Copy out each line below exactly as written.
:: Provided entries
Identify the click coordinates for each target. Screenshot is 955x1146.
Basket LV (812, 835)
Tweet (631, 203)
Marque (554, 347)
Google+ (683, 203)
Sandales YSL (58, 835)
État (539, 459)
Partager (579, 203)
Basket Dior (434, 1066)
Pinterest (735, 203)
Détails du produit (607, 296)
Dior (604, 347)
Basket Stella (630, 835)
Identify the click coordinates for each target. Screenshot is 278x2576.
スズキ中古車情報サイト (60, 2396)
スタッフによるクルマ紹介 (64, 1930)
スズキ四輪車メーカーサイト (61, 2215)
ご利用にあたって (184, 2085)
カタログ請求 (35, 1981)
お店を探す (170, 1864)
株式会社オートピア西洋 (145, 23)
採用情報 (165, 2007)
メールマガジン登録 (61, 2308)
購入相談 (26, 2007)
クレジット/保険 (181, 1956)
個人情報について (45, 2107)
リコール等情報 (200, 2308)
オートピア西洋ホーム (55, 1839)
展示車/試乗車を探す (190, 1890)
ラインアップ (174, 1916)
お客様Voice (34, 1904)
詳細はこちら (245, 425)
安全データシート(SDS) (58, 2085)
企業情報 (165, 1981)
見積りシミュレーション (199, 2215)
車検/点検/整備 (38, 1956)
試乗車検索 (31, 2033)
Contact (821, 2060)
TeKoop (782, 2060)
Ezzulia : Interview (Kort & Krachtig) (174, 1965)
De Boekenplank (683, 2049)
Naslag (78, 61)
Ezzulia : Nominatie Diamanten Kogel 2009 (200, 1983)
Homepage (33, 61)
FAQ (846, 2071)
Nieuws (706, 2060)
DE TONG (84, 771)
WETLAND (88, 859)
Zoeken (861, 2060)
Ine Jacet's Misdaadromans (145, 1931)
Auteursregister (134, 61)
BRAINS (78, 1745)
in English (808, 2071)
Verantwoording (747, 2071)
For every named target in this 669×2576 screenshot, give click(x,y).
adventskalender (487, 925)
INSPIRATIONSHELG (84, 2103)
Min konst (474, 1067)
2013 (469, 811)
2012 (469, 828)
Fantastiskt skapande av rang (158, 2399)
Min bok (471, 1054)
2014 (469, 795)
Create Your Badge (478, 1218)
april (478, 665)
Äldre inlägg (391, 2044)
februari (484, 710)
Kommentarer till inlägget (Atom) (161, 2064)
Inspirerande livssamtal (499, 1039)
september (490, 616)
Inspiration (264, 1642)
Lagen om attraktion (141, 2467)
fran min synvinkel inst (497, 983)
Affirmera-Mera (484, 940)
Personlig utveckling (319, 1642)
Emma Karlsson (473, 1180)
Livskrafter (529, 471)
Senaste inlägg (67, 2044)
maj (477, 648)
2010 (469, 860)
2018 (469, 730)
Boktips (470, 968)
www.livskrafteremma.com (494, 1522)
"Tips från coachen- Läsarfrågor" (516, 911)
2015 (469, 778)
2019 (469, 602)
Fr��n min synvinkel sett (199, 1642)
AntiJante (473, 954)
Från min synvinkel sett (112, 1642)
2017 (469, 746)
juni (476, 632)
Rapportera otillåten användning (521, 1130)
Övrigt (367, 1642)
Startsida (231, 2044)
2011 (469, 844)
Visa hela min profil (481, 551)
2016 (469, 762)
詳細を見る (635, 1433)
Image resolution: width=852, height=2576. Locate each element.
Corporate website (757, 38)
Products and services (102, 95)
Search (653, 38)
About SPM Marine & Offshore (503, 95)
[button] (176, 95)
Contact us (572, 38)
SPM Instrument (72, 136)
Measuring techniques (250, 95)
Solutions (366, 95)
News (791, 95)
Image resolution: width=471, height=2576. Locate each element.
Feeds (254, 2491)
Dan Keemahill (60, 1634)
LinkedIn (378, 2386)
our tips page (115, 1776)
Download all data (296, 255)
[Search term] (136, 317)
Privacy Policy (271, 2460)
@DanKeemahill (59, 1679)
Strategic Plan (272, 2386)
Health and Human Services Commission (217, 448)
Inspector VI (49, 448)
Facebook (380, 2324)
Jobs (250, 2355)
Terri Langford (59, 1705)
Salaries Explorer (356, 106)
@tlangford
::::
Task answer |
Identify the click coordinates for each target. Screenshot is 955x1146.
Basket LV (812, 835)
Tweet (631, 203)
Marque (554, 347)
Google+ (683, 203)
Sandales YSL (58, 835)
État (539, 459)
Partager (579, 203)
Basket Dior (434, 1066)
Pinterest (735, 203)
Détails du produit (607, 296)
Dior (604, 347)
Basket Stella (630, 835)
Identify the click coordinates for each target. Screenshot is 278x2576.
スズキ中古車情報サイト (60, 2396)
スタッフによるクルマ紹介 (64, 1930)
スズキ四輪車メーカーサイト (61, 2215)
ご利用にあたって (184, 2085)
カタログ請求 (35, 1981)
お店を探す (170, 1864)
株式会社オートピア西洋 (145, 23)
採用情報 (165, 2007)
メールマガジン登録 (61, 2308)
購入相談 (26, 2007)
クレジット/保険 (181, 1956)
個人情報について (45, 2107)
リコール等情報 (200, 2308)
オートピア西洋ホーム (55, 1839)
展示車/試乗車を探す (190, 1890)
ラインアップ (174, 1916)
お客様Voice (34, 1904)
詳細はこちら (245, 425)
安全データシート(SDS) (58, 2085)
企業情報 (165, 1981)
見積りシミュレーション (199, 2215)
車検/点検/整備 (38, 1956)
試乗車検索 (31, 2033)
Contact (821, 2060)
TeKoop (782, 2060)
Ezzulia : Interview (Kort & Krachtig) (174, 1965)
De Boekenplank (683, 2049)
Naslag (78, 61)
Ezzulia : Nominatie Diamanten Kogel 2009 (200, 1983)
Homepage (33, 61)
FAQ (846, 2071)
Nieuws (706, 2060)
DE TONG (84, 771)
WETLAND (88, 859)
Zoeken (861, 2060)
Ine Jacet's Misdaadromans (145, 1931)
Auteursregister (134, 61)
BRAINS (78, 1745)
in English (808, 2071)
Verantwoording (747, 2071)
For every named target in this 669×2576 screenshot, give click(x,y).
adventskalender (487, 925)
INSPIRATIONSHELG (84, 2103)
Min konst (474, 1067)
2013 (469, 811)
2012 (469, 828)
Fantastiskt skapande av rang (158, 2399)
Min bok (471, 1054)
2014 (469, 795)
Create Your Badge (478, 1218)
april (478, 665)
Äldre inlägg (391, 2044)
februari (484, 710)
Kommentarer till inlägget (Atom) (161, 2064)
Inspirerande livssamtal (499, 1039)
september (490, 616)
Inspiration (264, 1642)
Lagen om attraktion (141, 2467)
fran min synvinkel inst (497, 983)
Affirmera-Mera (484, 940)
Personlig utveckling (319, 1642)
Emma Karlsson (473, 1180)
Livskrafter (529, 471)
Senaste inlägg (67, 2044)
maj (477, 648)
2010 (469, 860)
2018 (469, 730)
Boktips (470, 968)
www.livskrafteremma.com (494, 1522)
"Tips från coachen- Läsarfrågor" (516, 911)
2015 (469, 778)
2019 (469, 602)
Fr��n min synvinkel sett (199, 1642)
AntiJante (473, 954)
Från min synvinkel sett (112, 1642)
2017 (469, 746)
juni (476, 632)
Rapportera otillåten användning (521, 1130)
Övrigt (367, 1642)
Startsida (231, 2044)
2011 (469, 844)
Visa hela min profil (481, 551)
2016 (469, 762)
詳細を見る (635, 1433)
Image resolution: width=852, height=2576. Locate each element.
Corporate website (757, 38)
Products and services (102, 95)
Search (653, 38)
About SPM Marine & Offshore (503, 95)
[button] (176, 95)
Contact us (572, 38)
SPM Instrument (72, 136)
Measuring techniques (250, 95)
Solutions (366, 95)
News (791, 95)
Image resolution: width=471, height=2576. Locate each element.
Feeds (254, 2491)
Dan Keemahill (60, 1634)
LinkedIn (378, 2386)
our tips page (115, 1776)
Download all data (296, 255)
[Search term] (136, 317)
Privacy Policy (271, 2460)
@DanKeemahill (59, 1679)
Strategic Plan (272, 2386)
Health and Human Services Commission (217, 448)
Inspector VI (49, 448)
Facebook (380, 2324)
Jobs (250, 2355)
Terri Langford (59, 1705)
Salaries Explorer (356, 106)
@tlangford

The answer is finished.